*WHAT YOU SHOULD DO*
Scan the entries below for the word "Wine" and copy every line in which it occurs.

*DATA*
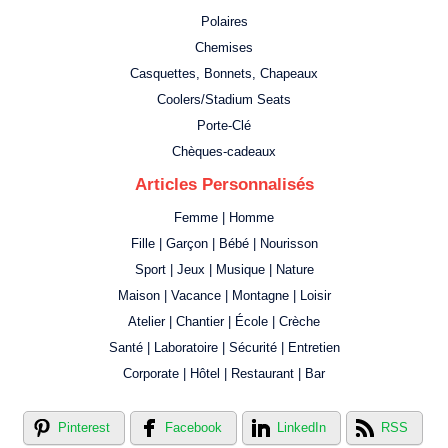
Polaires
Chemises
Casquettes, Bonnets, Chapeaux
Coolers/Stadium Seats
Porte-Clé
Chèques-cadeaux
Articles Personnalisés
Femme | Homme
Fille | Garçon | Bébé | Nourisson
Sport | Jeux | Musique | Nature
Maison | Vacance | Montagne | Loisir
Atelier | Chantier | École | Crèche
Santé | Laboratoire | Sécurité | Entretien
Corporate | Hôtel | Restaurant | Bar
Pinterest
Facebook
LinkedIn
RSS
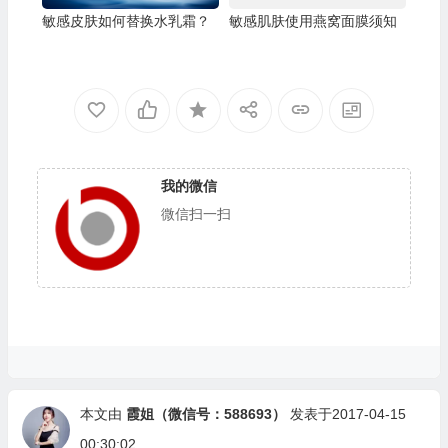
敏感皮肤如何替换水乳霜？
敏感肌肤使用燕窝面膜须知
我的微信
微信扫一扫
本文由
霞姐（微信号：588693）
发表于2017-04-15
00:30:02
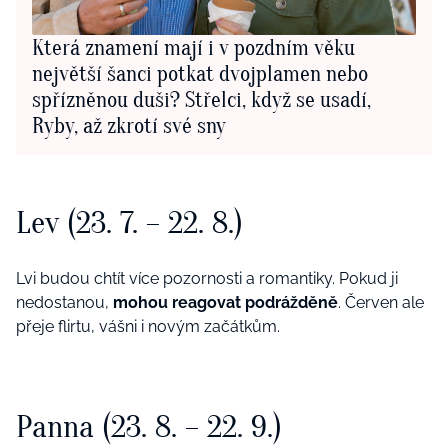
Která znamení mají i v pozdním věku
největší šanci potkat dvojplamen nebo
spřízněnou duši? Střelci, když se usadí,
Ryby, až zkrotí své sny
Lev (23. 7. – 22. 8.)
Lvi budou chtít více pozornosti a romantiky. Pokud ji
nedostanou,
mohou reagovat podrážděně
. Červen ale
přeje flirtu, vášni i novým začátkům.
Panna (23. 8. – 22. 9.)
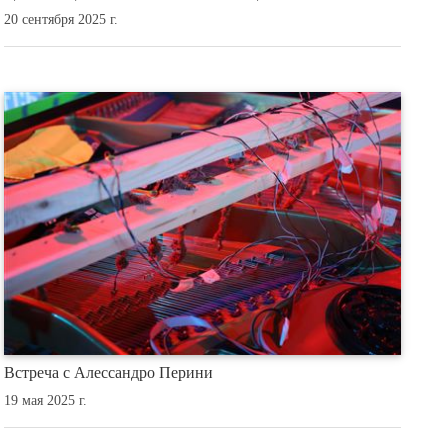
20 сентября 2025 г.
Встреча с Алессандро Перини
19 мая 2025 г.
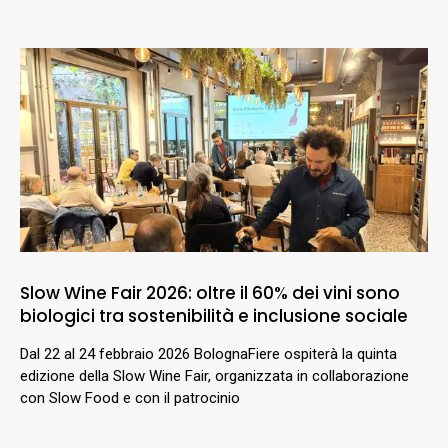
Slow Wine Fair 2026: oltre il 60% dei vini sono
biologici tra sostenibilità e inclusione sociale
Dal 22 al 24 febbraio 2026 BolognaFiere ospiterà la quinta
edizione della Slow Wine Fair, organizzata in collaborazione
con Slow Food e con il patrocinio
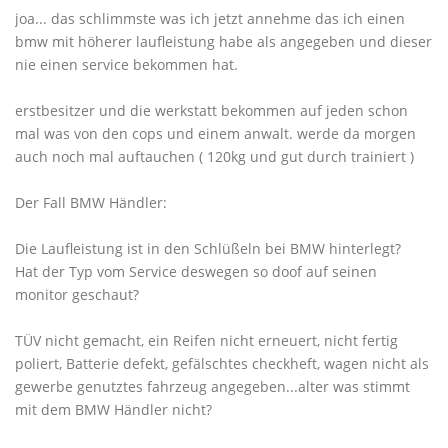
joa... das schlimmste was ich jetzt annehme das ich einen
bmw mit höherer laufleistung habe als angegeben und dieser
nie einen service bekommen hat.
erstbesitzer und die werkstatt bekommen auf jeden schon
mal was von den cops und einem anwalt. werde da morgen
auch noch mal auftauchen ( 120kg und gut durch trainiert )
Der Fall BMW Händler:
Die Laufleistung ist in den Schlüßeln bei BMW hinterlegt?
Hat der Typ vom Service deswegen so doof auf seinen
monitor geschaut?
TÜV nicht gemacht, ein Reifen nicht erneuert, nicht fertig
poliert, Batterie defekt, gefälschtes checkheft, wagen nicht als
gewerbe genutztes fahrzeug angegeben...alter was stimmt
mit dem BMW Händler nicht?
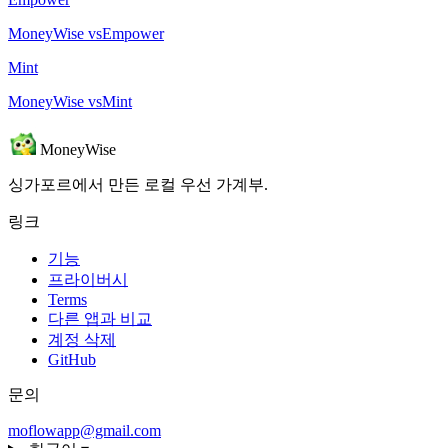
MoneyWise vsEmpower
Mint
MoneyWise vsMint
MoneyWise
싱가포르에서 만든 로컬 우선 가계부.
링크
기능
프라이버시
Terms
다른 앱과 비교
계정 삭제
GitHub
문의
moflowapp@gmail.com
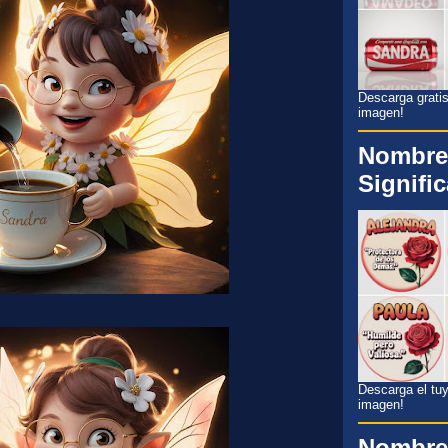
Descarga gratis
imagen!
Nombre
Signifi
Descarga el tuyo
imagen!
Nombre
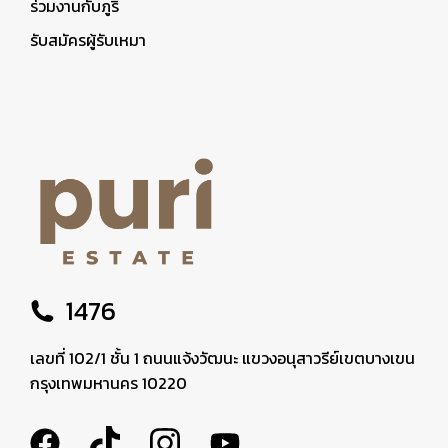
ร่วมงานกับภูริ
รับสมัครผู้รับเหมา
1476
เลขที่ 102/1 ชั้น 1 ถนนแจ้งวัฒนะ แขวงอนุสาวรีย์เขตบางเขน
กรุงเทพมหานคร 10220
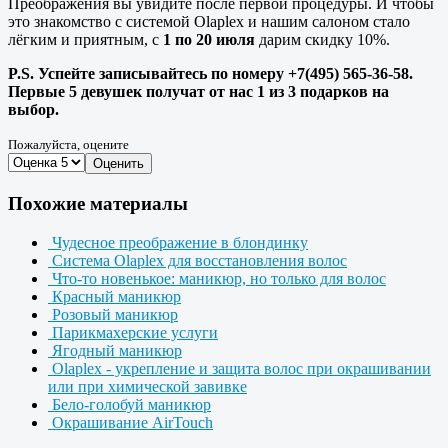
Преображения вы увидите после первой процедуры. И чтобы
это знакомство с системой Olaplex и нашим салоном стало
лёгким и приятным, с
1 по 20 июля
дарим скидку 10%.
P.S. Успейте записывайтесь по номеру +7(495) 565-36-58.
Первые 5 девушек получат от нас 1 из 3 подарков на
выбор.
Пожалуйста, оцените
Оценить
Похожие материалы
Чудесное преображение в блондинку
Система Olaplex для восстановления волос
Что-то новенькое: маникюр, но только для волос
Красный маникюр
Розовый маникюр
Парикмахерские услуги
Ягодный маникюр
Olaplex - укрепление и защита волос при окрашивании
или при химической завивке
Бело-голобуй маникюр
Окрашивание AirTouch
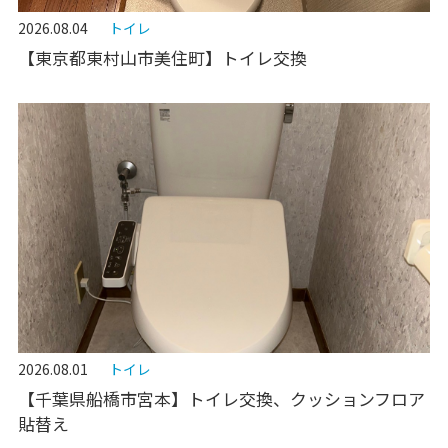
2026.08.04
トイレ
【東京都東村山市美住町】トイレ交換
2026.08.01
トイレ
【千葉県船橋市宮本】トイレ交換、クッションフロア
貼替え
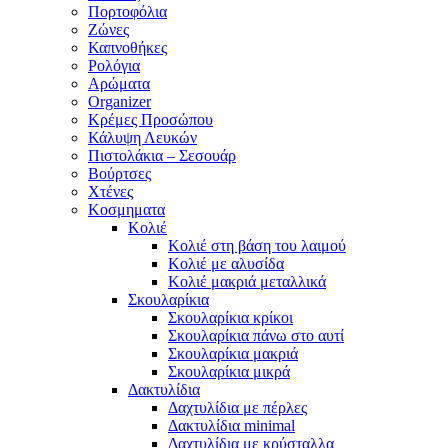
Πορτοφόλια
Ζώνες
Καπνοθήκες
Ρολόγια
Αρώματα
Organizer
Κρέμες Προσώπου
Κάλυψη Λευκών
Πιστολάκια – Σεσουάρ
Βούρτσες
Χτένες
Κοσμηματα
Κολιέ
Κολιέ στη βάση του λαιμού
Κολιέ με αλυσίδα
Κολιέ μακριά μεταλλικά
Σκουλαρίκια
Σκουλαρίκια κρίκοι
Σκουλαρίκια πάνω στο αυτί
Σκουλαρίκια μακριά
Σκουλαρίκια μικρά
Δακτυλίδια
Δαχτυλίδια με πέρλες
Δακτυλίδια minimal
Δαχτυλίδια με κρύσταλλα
--
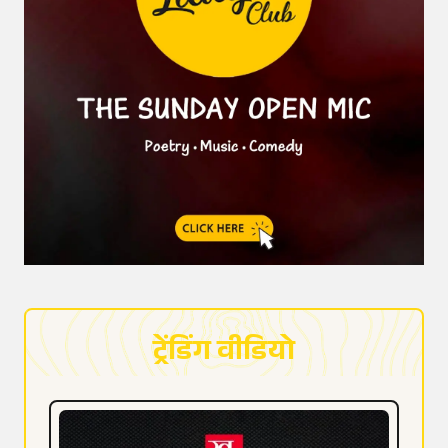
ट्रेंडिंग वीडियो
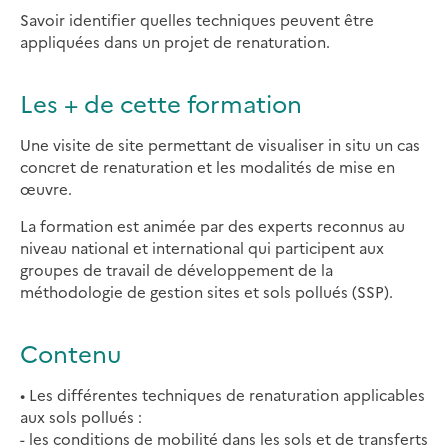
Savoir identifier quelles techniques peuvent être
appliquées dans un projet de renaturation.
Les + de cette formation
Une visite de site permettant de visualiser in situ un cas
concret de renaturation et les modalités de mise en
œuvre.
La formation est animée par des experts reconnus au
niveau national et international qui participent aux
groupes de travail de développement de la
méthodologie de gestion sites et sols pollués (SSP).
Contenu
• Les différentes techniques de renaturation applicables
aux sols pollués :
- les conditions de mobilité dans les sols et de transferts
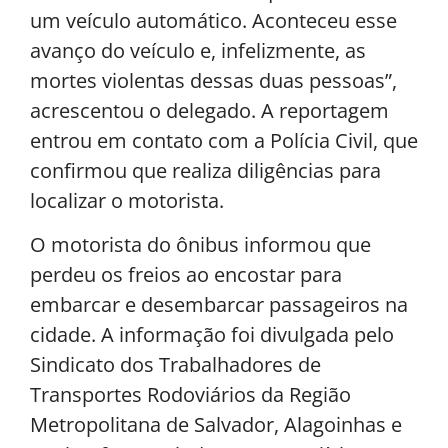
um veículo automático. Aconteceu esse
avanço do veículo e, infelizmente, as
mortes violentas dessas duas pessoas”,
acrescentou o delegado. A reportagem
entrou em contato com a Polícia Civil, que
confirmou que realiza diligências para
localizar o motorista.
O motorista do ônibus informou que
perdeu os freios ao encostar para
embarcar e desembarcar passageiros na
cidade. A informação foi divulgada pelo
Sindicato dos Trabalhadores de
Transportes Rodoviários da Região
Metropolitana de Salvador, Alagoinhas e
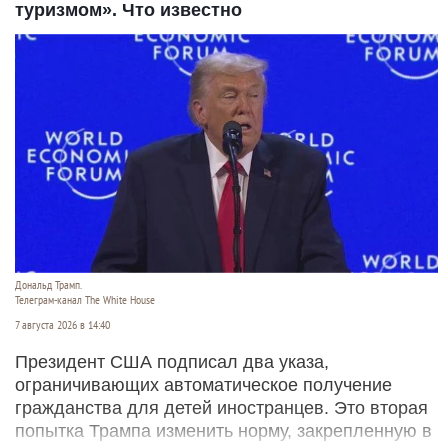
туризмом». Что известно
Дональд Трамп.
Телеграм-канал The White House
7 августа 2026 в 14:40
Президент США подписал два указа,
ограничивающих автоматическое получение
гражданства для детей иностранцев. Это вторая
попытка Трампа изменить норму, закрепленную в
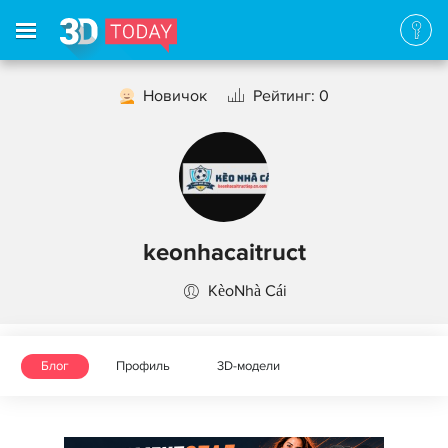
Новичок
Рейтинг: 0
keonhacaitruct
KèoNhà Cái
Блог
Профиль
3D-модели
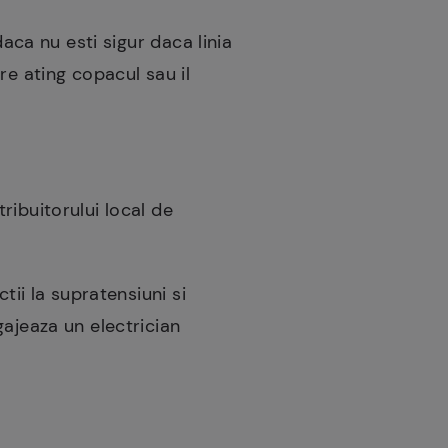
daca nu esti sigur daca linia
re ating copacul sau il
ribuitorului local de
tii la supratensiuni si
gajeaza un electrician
--
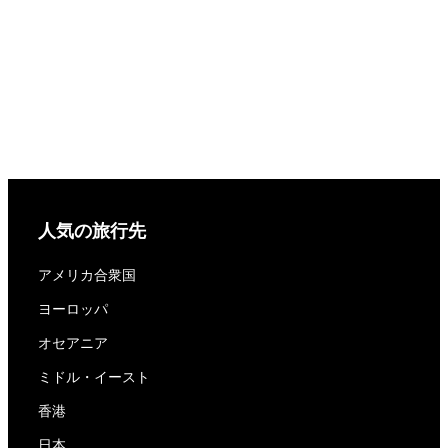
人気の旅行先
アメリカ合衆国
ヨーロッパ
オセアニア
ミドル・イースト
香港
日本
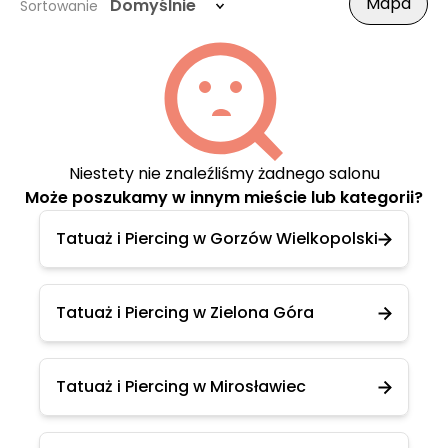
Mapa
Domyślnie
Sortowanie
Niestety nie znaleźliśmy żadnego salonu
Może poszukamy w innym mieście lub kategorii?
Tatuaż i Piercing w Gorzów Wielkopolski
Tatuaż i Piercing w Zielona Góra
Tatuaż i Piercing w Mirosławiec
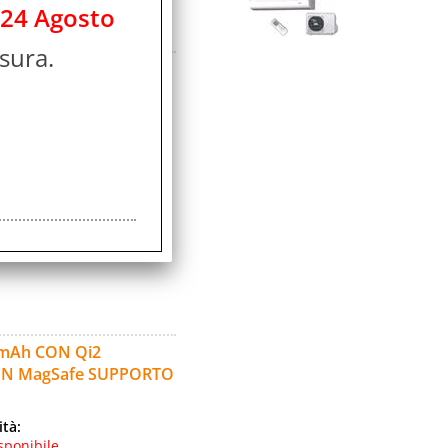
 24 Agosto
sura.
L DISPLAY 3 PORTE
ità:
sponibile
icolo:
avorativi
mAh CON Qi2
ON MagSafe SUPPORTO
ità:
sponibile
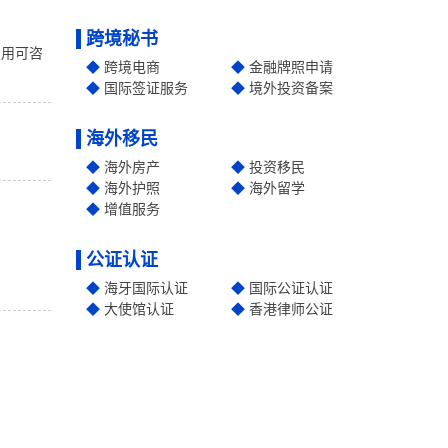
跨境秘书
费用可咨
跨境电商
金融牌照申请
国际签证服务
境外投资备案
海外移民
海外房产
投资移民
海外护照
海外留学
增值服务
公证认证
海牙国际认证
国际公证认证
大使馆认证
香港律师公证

*SOLUTION TO THIS EXERCISE*
Slow Wine Fair 2026: oltre il 60% dei vini sono
edizione della Slow Wine Fair, organizzata in collaborazione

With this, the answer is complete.